**Assigned task**
Look through the records and copy each line that has "meaningful" in it.

___ Extracted data

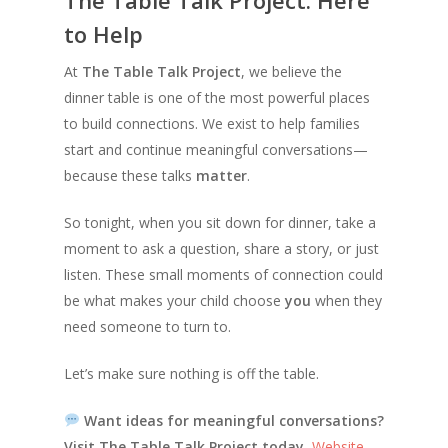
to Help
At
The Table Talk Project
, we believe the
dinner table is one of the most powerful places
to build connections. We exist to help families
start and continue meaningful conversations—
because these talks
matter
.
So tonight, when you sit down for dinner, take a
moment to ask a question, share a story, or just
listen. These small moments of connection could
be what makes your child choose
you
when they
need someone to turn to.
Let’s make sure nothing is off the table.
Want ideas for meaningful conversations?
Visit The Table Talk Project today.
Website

______
___ Extracted data

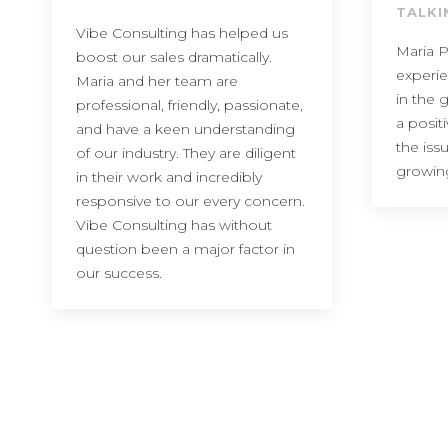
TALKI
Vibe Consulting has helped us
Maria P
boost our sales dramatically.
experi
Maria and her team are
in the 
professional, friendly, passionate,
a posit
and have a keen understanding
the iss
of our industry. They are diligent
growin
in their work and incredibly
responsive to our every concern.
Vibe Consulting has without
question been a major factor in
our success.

______

**Output**
start and continue meaningful conversations—
Want ideas for meaningful conversations?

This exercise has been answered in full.